“Mammy, I am falling!” he called out, as his feet slipped from the bough.
I had already made a spring from the carriage, with the sunset dazzling my eyes, when an old negro woman emerged swiftly from the underbrush by the fence, and caught the child in her arms. In that instant of terror, while my eyes were still filled with the sunset, I observed only that the woman was tall and straight like an Indian, and that her face, framed in a red turban, was as brown and wrinkled as a November leaf. Then, as she placed the child on his feet, I saw that her features were irradiated, by a passion of tenderness which gave it a strange glow like the burning light of the sunset.
“You saved his life!” I started to cry; but before I could utter the words she vanished into the shadow of the mulberry tree, and left the boy standing alone in the road.
“You might have been killed,”! said sternly as I reached him, for I was still trembling from the fright he had given me.
The boy looked up with a strange elfin glee—there is no other word for it—in his face. “I knew Mammy would catch me,” he responded defiantly.
“Suppose she hadn’t been here?” As I spoke I looked about me for the old negress.
At this the child laughed shrilly, with a sound that was like the ironic mirth of an old man. “She is always where I am,” he replied.

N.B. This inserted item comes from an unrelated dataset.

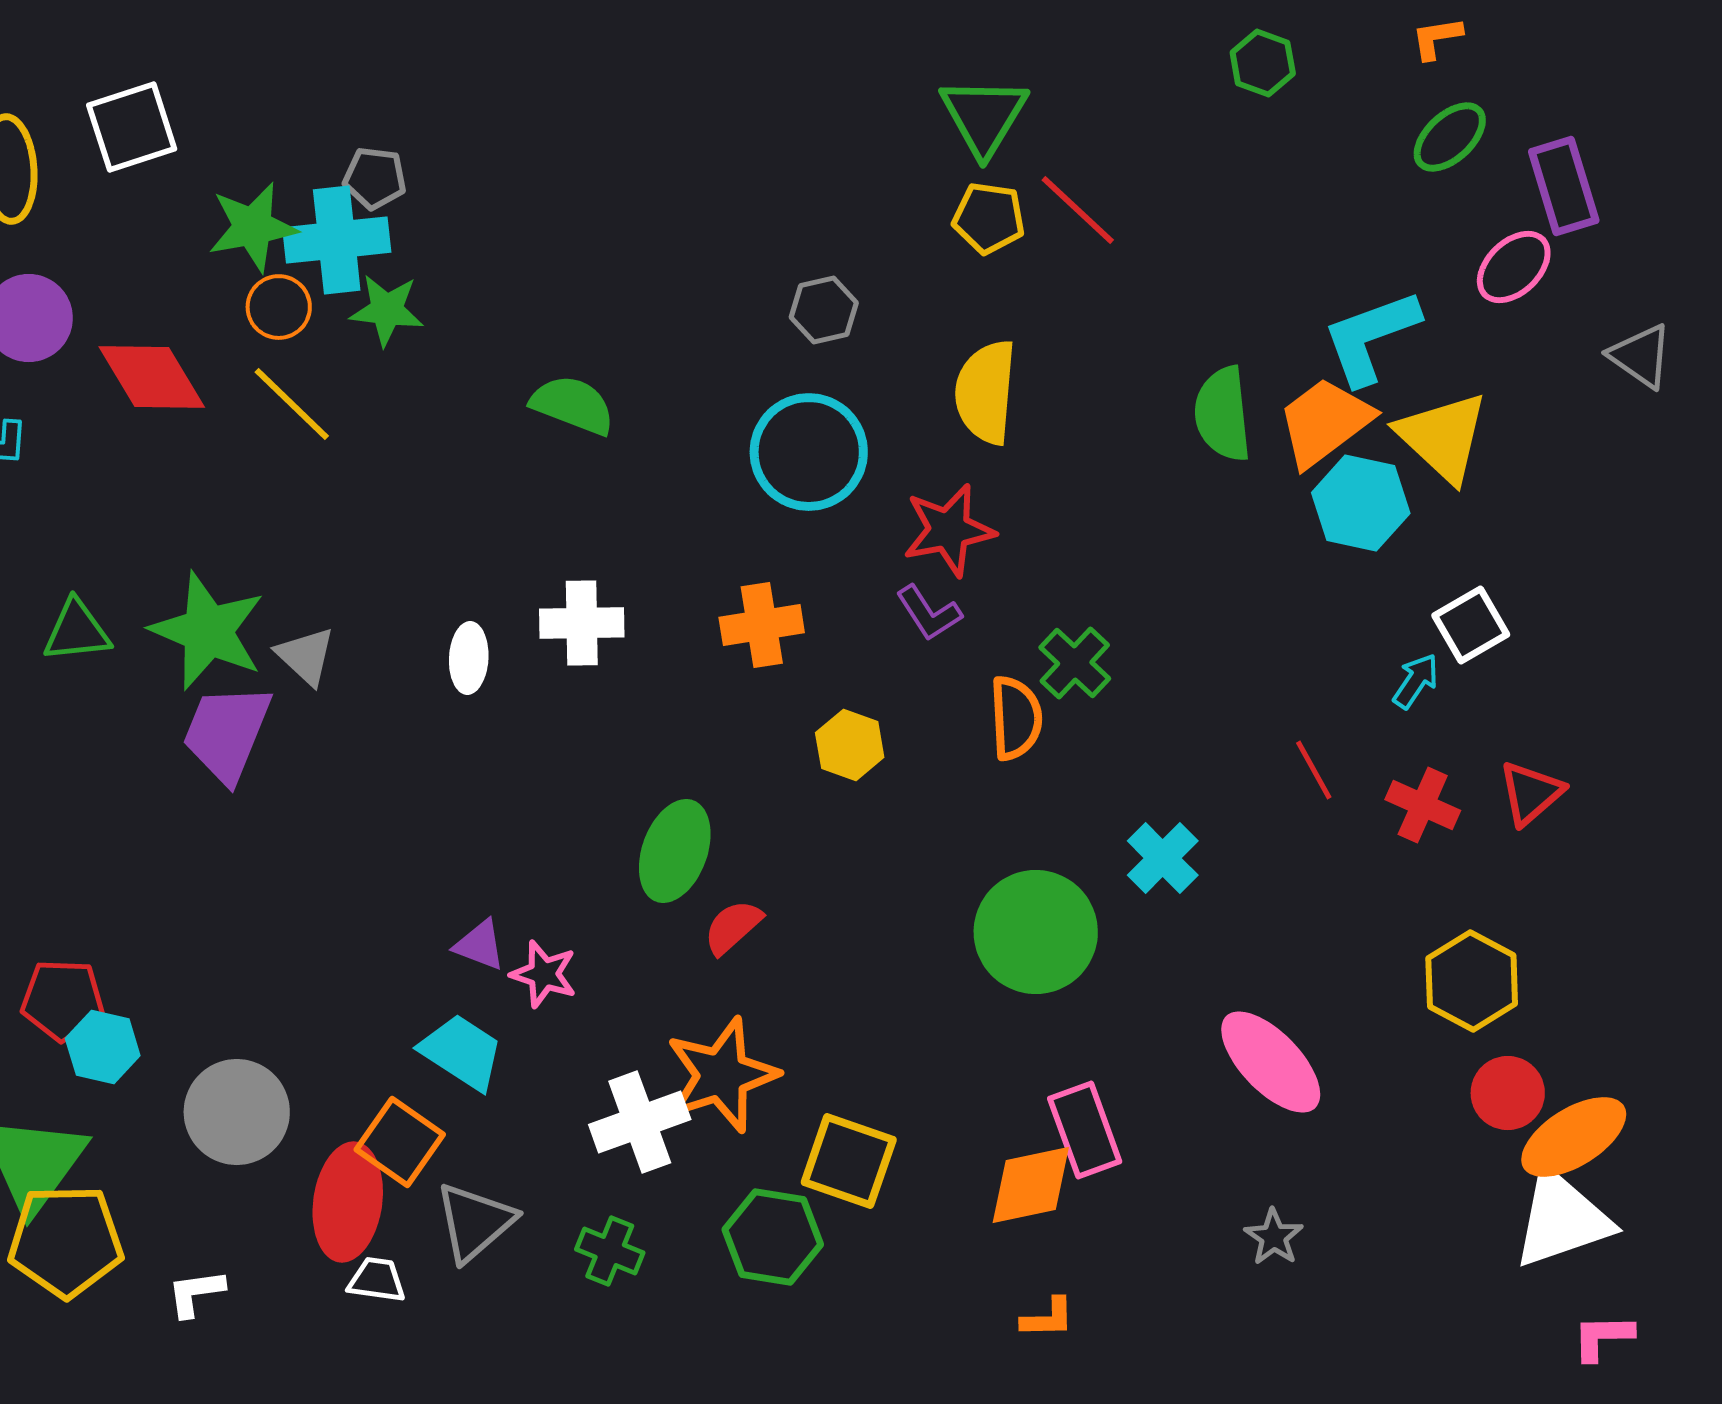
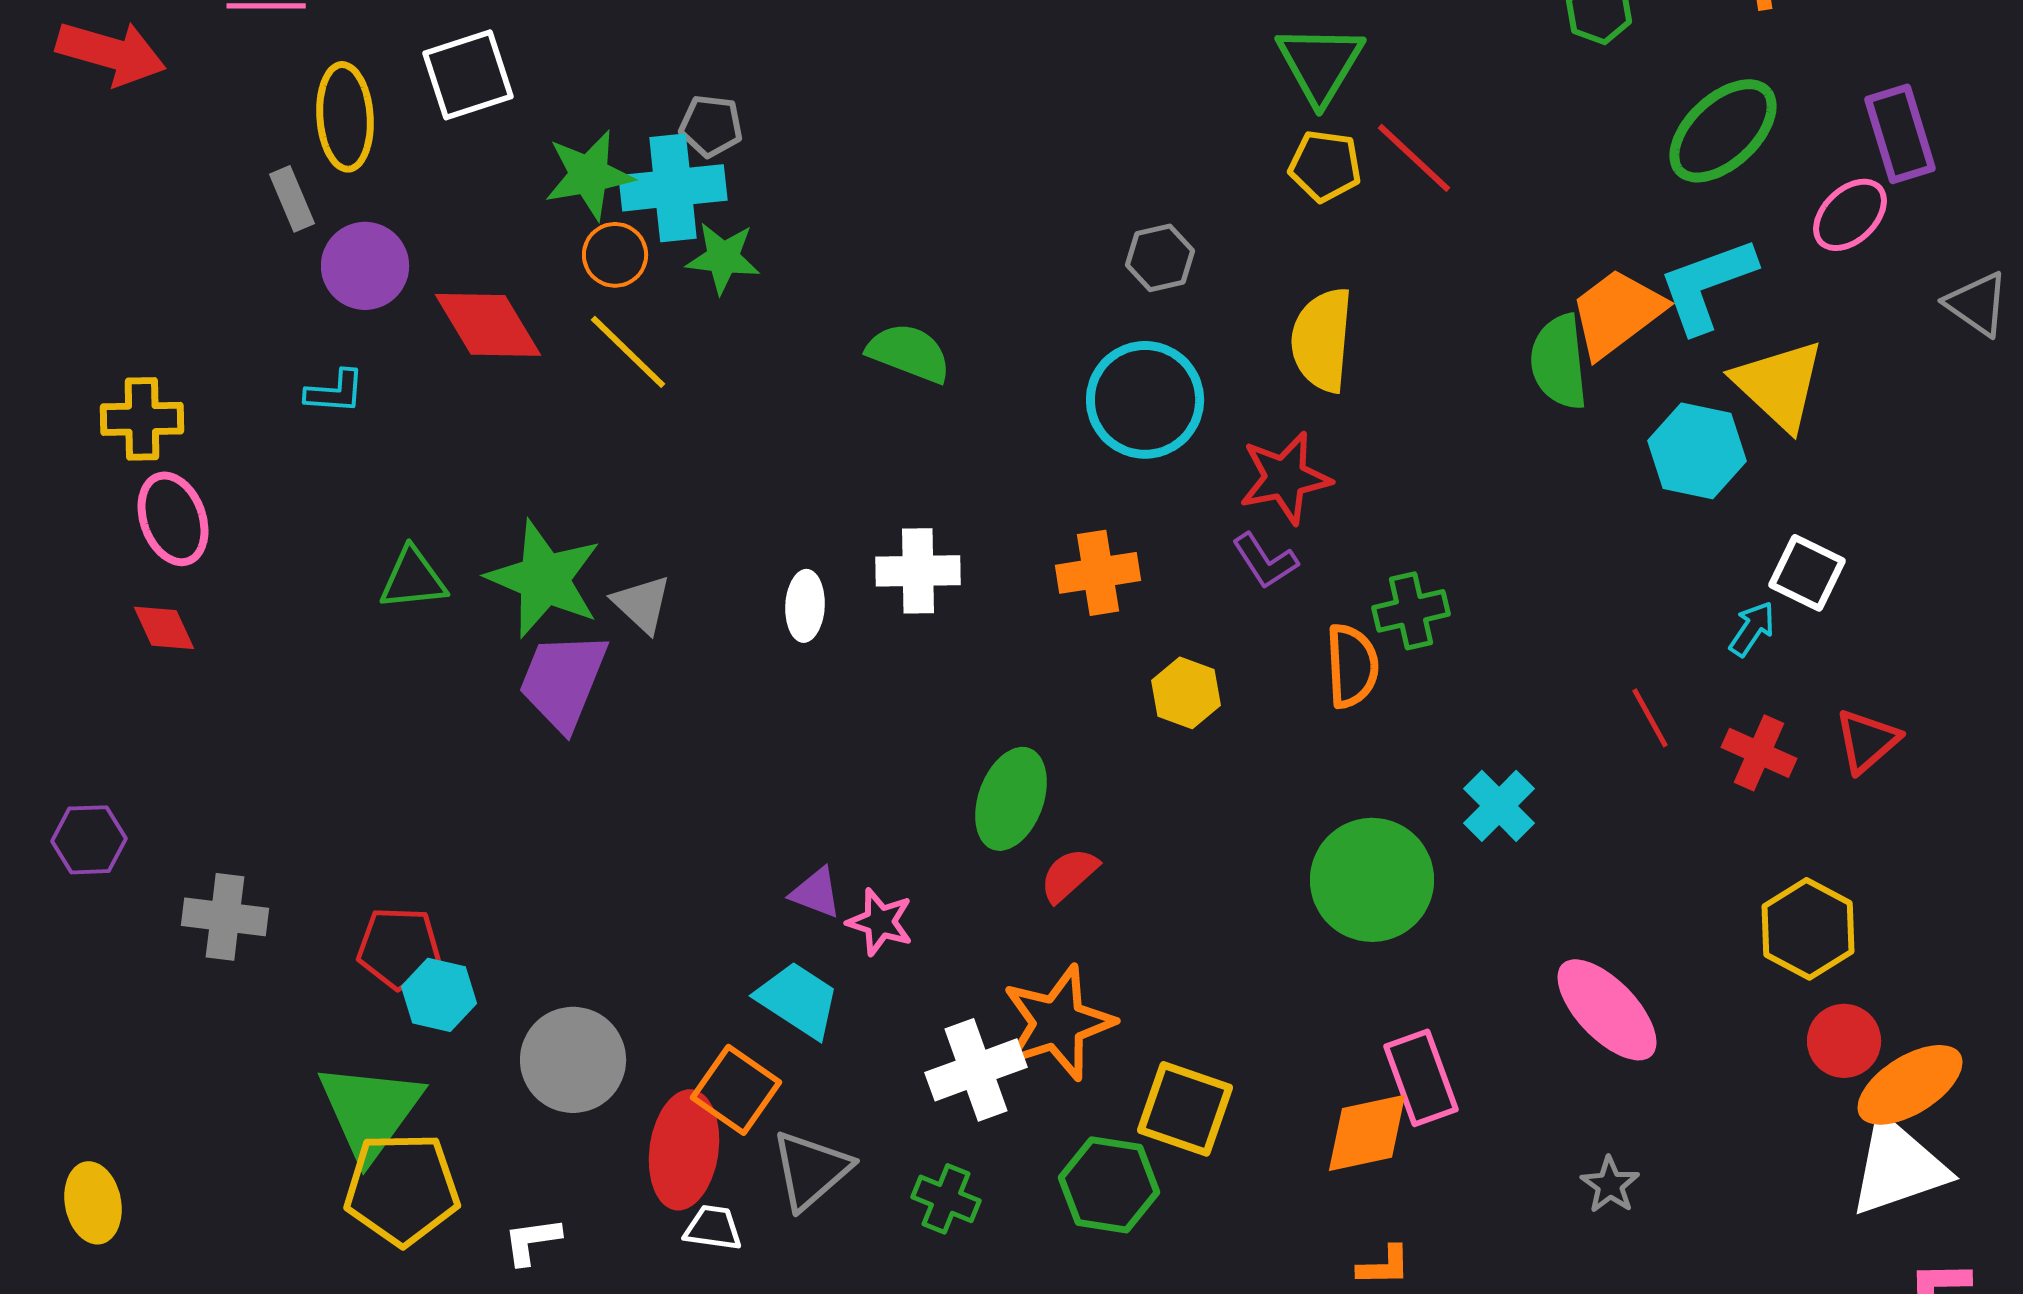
green ellipse: (1450, 137) -> (1723, 131), moved, size x1.5
orange trapezoid: (1325, 422) -> (1617, 313), moved
white square: (1471, 625) -> (1807, 573), turned -34
green cross: (1075, 663) -> (1411, 611), turned 34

He was a queer child, I thought as I gazed at him, ugly and pinched, and yet with a charm which I felt from the first moment my eyes fell on him. There was a defiant shyness in his manner, and his little face, under the flaming curls, was too thin and pale for healthy childhood. But, in spite of his strangeness, I had never in my life been so strongly attracted, so completely drawn, to a child.
“You must be Pell!” I exclaimed, after a pause in which I had watched him in silence.
He stared at me critically. “Yes, I am Pell. How did you know?”